Aim of the exercise> Among the entries, find the lines with the string "Branche" and report them.

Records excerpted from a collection
Start of Block

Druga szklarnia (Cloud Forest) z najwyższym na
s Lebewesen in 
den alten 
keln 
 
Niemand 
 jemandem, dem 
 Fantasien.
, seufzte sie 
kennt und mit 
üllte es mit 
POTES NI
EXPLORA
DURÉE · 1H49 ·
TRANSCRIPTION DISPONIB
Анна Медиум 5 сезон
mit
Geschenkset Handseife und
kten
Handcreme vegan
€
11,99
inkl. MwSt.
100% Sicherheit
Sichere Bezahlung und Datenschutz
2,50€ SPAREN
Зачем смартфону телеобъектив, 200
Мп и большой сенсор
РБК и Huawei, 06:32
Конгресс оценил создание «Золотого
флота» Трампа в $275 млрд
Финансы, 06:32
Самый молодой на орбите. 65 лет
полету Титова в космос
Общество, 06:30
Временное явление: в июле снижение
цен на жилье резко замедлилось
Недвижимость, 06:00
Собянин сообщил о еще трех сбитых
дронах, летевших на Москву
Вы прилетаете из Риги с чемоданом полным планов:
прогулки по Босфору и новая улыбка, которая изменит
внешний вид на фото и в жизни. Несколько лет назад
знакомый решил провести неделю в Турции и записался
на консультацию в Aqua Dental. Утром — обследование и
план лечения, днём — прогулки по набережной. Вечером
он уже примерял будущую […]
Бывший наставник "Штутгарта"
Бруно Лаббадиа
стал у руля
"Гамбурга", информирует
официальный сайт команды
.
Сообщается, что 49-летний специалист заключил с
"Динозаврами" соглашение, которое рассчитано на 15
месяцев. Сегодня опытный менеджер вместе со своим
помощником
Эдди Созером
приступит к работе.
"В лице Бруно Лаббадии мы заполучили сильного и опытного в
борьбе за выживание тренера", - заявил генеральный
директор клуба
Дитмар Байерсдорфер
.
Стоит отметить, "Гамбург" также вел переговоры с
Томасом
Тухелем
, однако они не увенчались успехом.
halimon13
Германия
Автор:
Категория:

End of Block
Start of Block

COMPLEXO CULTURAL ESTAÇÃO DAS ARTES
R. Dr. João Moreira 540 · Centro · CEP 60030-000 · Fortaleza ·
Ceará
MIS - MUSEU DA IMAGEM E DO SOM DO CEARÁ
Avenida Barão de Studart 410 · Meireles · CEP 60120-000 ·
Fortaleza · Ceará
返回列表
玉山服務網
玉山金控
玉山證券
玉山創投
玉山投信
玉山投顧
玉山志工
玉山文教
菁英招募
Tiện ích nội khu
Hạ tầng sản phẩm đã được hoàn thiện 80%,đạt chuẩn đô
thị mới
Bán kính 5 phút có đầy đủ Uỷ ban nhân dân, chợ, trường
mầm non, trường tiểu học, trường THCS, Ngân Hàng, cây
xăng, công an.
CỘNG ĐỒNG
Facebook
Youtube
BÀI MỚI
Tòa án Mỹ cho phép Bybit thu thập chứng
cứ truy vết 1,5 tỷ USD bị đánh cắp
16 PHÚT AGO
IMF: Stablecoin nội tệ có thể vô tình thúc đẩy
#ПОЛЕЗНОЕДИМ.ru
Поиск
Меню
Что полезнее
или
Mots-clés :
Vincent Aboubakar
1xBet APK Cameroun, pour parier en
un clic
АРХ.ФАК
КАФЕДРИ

End of Block
Start of Block

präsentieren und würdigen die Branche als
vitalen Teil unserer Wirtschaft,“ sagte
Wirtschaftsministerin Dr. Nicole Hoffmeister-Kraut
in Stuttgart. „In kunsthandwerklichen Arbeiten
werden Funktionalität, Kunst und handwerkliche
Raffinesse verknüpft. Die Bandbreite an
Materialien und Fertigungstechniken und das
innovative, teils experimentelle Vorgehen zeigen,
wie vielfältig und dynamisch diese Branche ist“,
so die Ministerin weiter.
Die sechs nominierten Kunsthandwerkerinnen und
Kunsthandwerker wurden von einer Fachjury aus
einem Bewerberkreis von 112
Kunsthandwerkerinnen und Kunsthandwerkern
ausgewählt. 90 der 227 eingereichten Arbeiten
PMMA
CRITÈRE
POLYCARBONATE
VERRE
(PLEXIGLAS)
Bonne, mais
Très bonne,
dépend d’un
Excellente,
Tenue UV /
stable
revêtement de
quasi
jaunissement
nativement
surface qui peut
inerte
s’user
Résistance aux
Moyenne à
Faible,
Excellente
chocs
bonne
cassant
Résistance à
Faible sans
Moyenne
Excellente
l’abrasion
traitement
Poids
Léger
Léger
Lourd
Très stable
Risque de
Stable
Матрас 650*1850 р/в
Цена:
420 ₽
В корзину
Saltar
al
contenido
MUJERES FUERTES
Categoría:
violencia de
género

End of Block

Response>
präsentieren und würdigen die Branche als
wie vielfältig und dynamisch diese Branche ist“,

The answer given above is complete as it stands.